> _Exercise description_
Within the material below, how many lines include "POTWIERDZAM"? Answer with the count only.

> _Task data_
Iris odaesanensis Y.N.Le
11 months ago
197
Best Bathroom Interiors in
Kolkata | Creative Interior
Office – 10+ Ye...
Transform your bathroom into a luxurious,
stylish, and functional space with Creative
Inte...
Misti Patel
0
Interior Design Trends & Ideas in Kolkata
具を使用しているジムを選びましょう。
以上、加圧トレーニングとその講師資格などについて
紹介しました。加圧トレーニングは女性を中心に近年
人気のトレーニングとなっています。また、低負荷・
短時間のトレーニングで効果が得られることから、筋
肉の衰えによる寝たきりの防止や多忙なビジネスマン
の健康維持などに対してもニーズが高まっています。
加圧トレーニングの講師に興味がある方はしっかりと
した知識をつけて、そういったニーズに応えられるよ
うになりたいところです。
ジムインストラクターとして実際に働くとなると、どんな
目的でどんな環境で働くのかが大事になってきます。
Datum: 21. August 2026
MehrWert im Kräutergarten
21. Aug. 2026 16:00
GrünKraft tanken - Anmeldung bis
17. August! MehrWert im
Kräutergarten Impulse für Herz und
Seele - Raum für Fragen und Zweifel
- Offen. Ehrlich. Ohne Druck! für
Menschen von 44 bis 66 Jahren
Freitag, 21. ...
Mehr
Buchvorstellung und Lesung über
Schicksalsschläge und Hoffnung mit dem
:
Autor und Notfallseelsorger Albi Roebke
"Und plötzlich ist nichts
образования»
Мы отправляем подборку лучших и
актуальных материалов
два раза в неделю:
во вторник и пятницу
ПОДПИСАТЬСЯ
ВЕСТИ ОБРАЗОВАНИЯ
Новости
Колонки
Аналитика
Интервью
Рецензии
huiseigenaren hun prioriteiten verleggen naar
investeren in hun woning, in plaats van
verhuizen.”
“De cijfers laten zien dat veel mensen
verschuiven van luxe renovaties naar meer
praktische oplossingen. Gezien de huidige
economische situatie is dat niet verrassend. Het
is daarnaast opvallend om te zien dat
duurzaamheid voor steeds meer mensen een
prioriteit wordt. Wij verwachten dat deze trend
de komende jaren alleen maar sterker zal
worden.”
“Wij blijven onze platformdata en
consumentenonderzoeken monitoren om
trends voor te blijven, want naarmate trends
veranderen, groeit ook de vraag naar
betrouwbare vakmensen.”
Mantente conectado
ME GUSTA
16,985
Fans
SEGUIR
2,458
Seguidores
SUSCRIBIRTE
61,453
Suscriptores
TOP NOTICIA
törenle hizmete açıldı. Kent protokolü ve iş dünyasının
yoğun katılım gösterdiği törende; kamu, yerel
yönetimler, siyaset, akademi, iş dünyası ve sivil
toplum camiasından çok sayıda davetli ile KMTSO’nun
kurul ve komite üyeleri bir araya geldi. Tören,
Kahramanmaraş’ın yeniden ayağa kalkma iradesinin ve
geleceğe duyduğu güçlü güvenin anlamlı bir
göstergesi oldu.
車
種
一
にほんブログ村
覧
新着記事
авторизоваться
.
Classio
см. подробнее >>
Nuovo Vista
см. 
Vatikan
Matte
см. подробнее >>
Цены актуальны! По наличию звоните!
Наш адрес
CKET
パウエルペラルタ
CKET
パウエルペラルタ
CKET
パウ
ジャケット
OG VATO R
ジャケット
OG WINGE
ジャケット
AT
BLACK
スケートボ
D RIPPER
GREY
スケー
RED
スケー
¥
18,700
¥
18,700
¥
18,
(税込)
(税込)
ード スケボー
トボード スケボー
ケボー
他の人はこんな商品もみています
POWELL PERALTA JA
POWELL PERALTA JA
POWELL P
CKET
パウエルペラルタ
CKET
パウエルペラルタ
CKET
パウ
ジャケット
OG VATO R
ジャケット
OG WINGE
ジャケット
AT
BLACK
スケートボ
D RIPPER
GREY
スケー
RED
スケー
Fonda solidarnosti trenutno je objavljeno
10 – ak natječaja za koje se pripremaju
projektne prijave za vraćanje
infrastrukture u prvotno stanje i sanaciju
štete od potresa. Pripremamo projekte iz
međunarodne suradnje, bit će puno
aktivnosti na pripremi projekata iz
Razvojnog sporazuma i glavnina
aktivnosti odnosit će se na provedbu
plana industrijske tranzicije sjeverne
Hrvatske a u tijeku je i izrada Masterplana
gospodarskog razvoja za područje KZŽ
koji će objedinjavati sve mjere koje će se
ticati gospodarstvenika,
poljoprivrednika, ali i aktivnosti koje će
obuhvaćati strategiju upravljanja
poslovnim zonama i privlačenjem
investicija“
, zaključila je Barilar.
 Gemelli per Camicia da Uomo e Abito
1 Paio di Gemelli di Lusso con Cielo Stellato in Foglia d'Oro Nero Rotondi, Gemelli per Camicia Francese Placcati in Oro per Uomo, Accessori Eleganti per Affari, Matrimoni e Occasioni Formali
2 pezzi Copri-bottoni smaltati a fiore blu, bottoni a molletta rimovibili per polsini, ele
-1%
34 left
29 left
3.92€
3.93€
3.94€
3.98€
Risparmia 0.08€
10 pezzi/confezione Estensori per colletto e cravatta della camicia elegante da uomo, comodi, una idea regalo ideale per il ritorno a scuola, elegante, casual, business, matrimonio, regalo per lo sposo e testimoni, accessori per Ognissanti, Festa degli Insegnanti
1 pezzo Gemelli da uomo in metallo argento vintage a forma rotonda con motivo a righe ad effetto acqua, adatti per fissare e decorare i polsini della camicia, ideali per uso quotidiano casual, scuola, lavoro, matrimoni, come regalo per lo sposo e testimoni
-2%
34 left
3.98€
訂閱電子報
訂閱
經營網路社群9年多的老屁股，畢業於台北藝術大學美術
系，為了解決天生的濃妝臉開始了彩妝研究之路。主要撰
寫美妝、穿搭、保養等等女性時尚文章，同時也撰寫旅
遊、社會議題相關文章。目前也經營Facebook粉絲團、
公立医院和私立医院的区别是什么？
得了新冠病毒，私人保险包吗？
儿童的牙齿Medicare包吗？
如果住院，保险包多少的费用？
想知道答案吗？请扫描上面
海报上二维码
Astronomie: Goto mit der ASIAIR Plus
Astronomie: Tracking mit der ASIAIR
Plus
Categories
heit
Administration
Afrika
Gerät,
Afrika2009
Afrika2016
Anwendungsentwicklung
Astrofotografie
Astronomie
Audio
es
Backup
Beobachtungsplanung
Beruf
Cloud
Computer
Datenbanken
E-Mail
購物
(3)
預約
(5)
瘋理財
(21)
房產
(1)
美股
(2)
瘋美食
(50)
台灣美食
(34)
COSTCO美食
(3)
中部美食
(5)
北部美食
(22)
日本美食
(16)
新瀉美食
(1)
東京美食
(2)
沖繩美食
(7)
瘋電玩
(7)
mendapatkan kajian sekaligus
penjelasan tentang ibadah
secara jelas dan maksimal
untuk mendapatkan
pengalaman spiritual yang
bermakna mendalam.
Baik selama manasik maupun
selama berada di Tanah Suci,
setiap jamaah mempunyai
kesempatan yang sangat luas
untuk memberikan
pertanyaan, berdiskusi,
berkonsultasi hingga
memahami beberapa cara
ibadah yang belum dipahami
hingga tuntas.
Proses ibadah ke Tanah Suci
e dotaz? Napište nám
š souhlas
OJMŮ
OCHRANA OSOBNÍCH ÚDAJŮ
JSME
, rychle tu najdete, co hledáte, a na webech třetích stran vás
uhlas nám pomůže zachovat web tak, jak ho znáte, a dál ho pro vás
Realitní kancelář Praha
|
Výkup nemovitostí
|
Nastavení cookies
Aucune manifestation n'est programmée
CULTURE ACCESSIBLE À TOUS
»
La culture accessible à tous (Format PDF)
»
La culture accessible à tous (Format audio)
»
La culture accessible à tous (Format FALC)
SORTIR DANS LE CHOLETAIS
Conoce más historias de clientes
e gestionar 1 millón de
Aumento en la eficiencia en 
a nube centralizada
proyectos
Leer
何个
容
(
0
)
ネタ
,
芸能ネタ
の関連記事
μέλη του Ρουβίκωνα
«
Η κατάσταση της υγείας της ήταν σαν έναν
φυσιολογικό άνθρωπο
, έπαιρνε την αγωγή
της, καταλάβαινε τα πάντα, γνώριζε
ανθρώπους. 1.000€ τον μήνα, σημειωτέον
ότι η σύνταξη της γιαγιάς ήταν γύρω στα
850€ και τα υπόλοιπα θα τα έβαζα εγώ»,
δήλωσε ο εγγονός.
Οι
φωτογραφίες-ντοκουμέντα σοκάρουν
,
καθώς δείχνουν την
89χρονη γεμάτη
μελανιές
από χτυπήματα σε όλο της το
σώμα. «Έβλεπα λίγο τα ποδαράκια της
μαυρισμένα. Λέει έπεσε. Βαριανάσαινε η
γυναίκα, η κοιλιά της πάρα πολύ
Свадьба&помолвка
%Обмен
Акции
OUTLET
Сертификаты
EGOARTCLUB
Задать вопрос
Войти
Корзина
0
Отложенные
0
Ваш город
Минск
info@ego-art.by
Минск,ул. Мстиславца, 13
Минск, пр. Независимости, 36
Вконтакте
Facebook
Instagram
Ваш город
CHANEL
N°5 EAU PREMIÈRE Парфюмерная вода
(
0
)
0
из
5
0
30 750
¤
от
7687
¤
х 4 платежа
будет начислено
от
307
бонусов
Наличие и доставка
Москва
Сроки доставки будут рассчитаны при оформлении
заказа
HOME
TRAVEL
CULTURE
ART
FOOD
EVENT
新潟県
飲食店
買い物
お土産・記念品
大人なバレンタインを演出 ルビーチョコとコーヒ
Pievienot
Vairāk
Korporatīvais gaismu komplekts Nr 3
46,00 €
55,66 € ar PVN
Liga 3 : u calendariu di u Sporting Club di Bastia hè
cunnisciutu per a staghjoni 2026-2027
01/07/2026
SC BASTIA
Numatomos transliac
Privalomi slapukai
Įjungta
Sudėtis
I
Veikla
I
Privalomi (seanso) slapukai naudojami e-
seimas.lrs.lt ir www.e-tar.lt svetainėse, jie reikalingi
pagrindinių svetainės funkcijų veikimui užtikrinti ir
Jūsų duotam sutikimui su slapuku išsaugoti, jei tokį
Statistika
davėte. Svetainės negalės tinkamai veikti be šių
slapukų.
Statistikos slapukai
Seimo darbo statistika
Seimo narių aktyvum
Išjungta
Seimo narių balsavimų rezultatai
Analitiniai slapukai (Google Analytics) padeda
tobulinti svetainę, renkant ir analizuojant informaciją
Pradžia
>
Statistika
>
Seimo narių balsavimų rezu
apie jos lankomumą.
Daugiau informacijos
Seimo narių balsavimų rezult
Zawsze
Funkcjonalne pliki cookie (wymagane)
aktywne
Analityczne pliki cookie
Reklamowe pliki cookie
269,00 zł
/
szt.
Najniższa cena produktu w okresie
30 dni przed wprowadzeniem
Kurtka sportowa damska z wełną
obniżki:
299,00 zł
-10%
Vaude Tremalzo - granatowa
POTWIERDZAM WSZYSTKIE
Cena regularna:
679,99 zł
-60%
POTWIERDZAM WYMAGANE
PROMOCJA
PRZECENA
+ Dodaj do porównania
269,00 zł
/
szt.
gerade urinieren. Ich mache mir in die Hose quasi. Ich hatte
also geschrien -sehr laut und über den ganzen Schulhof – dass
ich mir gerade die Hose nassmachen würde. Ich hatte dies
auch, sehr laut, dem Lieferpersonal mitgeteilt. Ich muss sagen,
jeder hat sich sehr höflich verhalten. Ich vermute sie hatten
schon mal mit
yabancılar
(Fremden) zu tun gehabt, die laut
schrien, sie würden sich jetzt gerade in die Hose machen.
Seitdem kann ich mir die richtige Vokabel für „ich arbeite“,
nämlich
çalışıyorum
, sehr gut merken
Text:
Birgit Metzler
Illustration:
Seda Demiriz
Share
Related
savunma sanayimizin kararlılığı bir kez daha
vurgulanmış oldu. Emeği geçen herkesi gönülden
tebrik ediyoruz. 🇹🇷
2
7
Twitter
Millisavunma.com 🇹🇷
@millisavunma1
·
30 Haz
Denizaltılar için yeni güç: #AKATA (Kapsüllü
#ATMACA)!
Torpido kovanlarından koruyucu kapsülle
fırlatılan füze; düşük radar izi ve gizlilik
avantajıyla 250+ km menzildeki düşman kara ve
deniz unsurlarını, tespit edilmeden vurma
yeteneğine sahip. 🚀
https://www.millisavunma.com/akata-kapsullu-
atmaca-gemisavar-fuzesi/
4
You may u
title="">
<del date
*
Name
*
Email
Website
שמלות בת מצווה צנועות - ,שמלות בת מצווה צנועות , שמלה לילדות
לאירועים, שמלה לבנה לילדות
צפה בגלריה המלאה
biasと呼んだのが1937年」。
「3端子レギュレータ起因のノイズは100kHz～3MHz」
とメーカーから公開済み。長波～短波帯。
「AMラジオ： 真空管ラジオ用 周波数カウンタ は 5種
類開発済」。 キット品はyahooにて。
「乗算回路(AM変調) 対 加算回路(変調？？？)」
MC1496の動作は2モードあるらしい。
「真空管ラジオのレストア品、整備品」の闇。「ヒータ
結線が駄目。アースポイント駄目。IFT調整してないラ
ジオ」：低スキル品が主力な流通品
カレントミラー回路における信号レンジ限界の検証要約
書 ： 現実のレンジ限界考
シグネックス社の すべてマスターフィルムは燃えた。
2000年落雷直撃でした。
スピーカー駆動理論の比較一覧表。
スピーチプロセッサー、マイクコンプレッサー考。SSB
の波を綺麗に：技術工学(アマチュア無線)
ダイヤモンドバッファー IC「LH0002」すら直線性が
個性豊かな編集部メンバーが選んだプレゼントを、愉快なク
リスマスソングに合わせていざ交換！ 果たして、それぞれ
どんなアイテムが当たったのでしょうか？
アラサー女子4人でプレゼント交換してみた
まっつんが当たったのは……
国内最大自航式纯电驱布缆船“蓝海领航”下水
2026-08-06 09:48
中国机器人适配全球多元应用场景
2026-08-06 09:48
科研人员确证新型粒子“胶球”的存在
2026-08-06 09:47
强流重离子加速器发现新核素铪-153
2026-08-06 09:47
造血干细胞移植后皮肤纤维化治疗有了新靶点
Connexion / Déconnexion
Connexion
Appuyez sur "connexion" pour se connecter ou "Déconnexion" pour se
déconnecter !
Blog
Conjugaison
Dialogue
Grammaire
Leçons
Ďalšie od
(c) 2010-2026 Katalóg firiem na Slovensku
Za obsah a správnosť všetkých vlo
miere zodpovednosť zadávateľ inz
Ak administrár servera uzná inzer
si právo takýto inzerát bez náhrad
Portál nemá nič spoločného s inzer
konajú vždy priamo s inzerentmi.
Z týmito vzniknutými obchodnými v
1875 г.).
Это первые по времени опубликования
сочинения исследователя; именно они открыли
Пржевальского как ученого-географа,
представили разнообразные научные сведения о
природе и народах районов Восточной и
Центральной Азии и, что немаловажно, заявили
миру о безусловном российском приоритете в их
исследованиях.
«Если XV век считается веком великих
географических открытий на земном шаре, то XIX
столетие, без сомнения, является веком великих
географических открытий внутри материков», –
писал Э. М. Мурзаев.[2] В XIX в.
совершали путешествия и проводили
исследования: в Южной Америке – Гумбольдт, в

> _Answer for this exercise_
2